Accepted Papers
Cascade-LSTM: A Tree-Structured Neural Classifier for Detecting Misinformation Cascades
Francesco Ducci: ETH Zurich; Mathias Kraus: ETH Zurich; Stefan Feuerriegel: ETH Zurich
Misinformation in social media - such as fake news, rumors, or other forms of deceptive content - poses a significant threat to society and, hence, scalable strategies for an early detection of online cascades with misinformation are in dire need. The prominent approach in detecting online cascades with misinformation builds upon neural networks based on sequences of simple structural features of the propagation dynamics (e.g., cascade size, average retweeting time). However, these structural features neglect large parts of the information in the cascade. As a remedy, we propose a novel tree-structured neural network named Cascade-LSTM.
Our Cascade-LSTM draws upon a tree-structured long short-term memory network that is carefully engineered to the structure of online information cascades. Specifically, we suggest a novel bi-directional encoding similar to the information flow, extend inner nodes with further covariates from retweets, and fuse the network with global information from the root. As a result, our Cascade-LSTM overcomes inherent limitations from feature engineering, since it learns propagation features along the complete cascade. The effectiveness of our Cascade-LSTM is demonstrated based on a classification task to predict the veracity of 2,156 Twitter cascades.

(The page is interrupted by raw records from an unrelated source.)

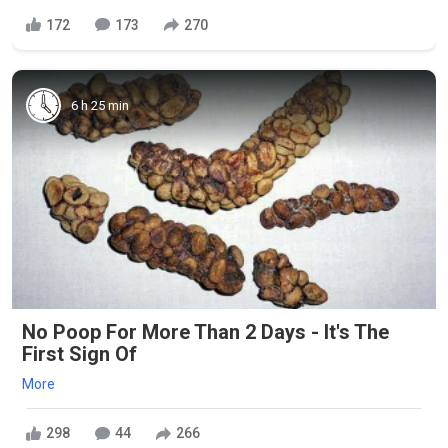
172
173
270
6 h 25 min
No Poop For More Than 2 Days - It's The
First Sign Of
More
298
44
266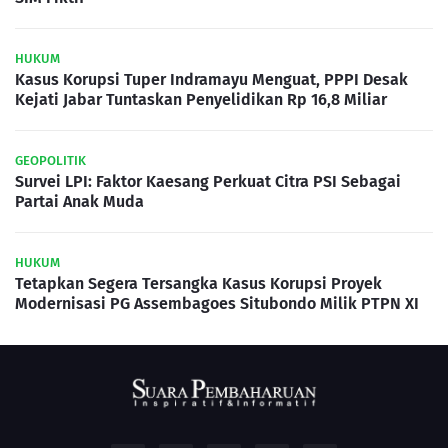
HUKUM
Kasus Korupsi Tuper Indramayu Menguat, PPPI Desak
Kejati Jabar Tuntaskan Penyelidikan Rp 16,8 Miliar
GEOPOLITIK
Survei LPI: Faktor Kaesang Perkuat Citra PSI Sebagai
Partai Anak Muda
HUKUM
Tetapkan Segera Tersangka Kasus Korupsi Proyek
Modernisasi PG Assembagoes Situbondo Milik PTPN XI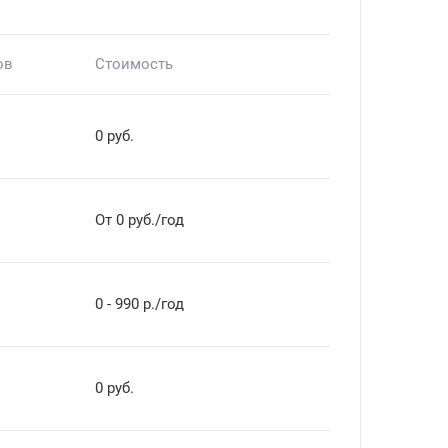
ов
Стоимость
0 руб.
От 0 руб./год
0 - 990 р./год
0 руб.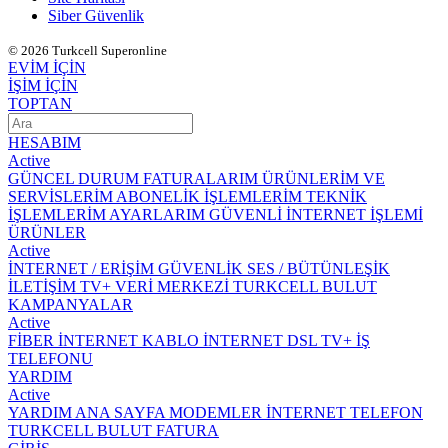
Siber Güvenlik
© 2026 Turkcell Superonline
EVİM İÇİN
İŞİM İÇİN
TOPTAN
HESABIM
Active
GÜNCEL DURUM
FATURALARIM
ÜRÜNLERİM VE
SERVİSLERİM
ABONELİK İŞLEMLERİM
TEKNİK
İŞLEMLERİM
AYARLARIM
GÜVENLİ İNTERNET İŞLEMİ
ÜRÜNLER
Active
İNTERNET / ERİŞİM
GÜVENLİK
SES / BÜTÜNLEŞİK
İLETİŞİM
TV+
VERİ MERKEZİ
TURKCELL BULUT
KAMPANYALAR
Active
FİBER İNTERNET
KABLO İNTERNET
DSL
TV+
İŞ
TELEFONU
YARDIM
Active
YARDIM ANA SAYFA
MODEMLER
İNTERNET
TELEFON
TURKCELL BULUT
FATURA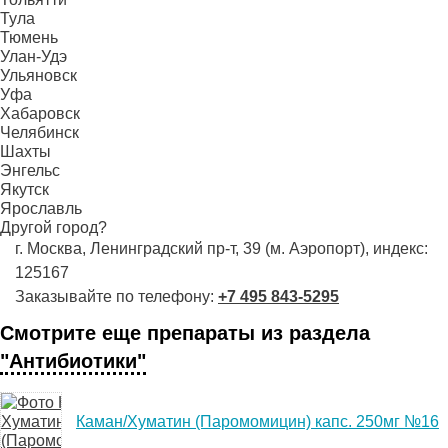
Тула
Тюмень
Улан-Удэ
Ульяновск
Уфа
Хабаровск
Челябинск
Шахты
Энгельс
Якутск
Ярославль
Другой город?
г. Москва, Ленинградский пр-т, 39 (м. Аэропорт), индекс:
125167
Заказывайте по телефону:
+7 495 843-5295
Смотрите еще препараты из раздела
"Антибиотики"
Каман/Хуматин (Паромомицин) капс. 250мг №16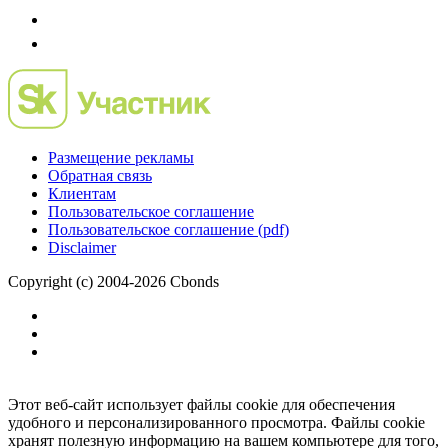
Размещение рекламы
Обратная связь
Клиентам
Пользовательское соглашение
Пользовательское соглашение (pdf)
Disclaimer
Copyright (c) 2004-2026 Cbonds
Этот веб-сайт использует файлы cookie для обеспечения
удобного и персонализированного просмотра. Файлы cookie
хранят полезную информацию на вашем компьютере для того,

We improve the detection if misinformation in terms of AUC over the status quo with cascade features by 2.8%.
Altogether, our Cascade-LSTM entails important implications: (1) it presents the first neural classifier that learns the complete cascade. (2) It demonstrates a promising approach to practitioners for detecting misinformation through mining retweet behavior. (3) The model is fairly general, which ensures widespread applicability for inferences from online cascades.